▶ _Your assignment_
Among the entries below, which lines run from the line with "nde startups" through the line with "Chciałbym Wam zaproponować"? Retype those, both ends included, exactly and without pictures.

___ Materials provided ___

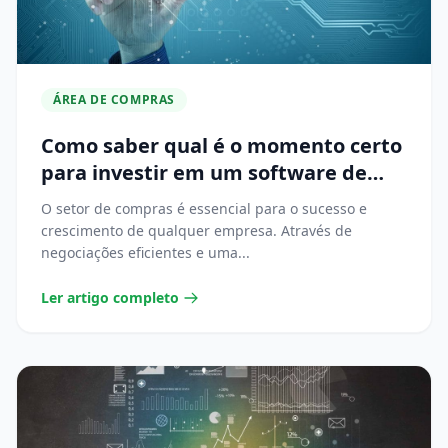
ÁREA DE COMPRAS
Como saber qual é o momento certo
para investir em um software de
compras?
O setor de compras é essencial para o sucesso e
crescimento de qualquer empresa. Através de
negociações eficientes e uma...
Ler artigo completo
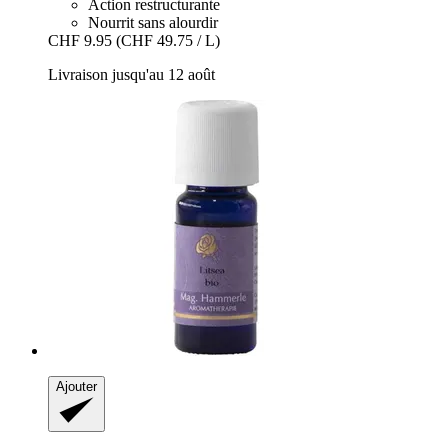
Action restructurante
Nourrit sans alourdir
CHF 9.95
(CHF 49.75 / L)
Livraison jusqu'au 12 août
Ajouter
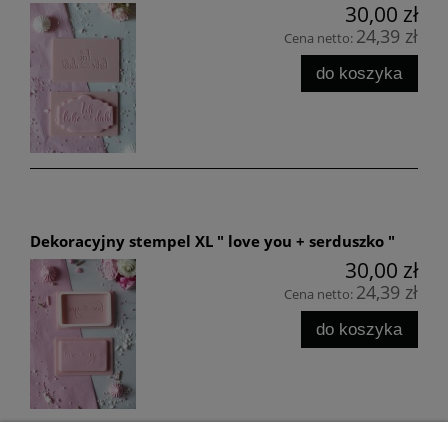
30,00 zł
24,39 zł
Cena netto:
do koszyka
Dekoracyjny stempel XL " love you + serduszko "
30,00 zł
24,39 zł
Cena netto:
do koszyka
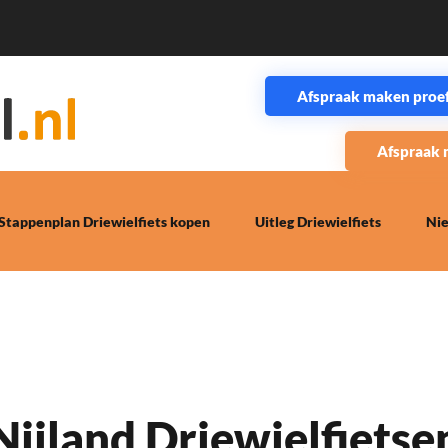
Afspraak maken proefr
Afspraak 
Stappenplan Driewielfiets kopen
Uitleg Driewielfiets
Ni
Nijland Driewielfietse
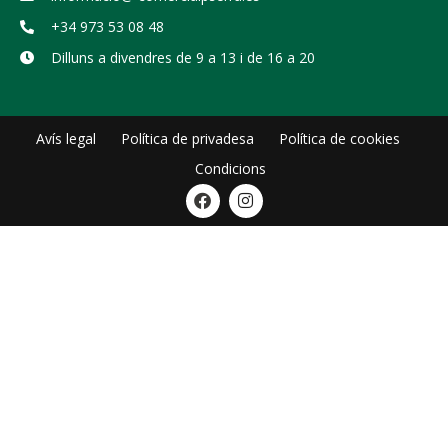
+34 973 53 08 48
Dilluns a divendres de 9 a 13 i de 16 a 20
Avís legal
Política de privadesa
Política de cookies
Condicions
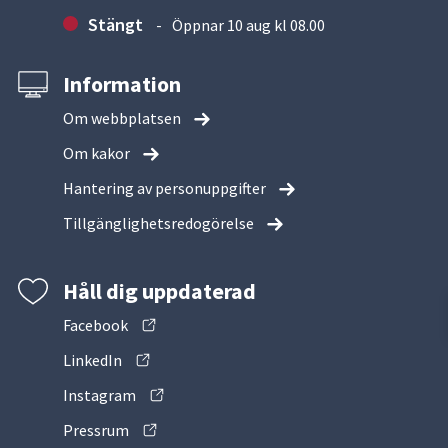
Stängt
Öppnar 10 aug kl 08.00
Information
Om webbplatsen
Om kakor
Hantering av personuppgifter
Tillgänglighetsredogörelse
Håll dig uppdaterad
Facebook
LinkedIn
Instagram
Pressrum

___
___ Materials provided ___

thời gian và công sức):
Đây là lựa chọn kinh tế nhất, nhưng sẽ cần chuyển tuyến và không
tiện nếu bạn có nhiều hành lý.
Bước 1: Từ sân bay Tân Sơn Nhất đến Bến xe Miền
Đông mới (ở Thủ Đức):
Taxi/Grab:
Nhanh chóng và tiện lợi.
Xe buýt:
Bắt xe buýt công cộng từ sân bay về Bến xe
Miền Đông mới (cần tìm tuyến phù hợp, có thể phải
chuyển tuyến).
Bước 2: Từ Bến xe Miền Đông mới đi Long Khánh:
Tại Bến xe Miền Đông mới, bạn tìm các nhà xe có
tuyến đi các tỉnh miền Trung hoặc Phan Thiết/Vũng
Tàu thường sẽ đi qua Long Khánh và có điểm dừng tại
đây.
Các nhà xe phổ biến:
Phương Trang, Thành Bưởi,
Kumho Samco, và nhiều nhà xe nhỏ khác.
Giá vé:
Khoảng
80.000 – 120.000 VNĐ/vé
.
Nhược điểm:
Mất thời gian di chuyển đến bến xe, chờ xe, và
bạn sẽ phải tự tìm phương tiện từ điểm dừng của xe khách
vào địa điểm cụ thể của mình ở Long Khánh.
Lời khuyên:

___
___ Materials provided ___

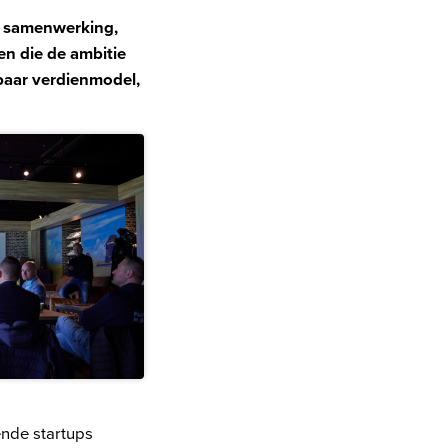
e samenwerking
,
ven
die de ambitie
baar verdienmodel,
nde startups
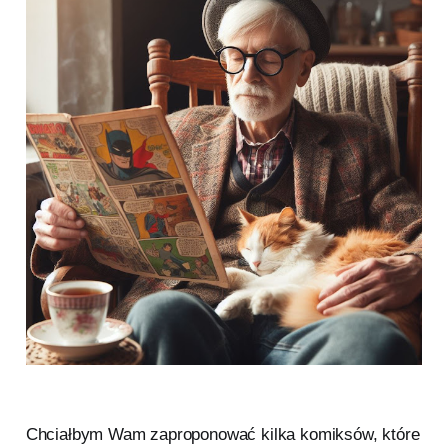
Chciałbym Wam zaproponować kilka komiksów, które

___

▶ _Your solution_
nde startups
Chciałbym Wam zaproponować kilka komiksów, które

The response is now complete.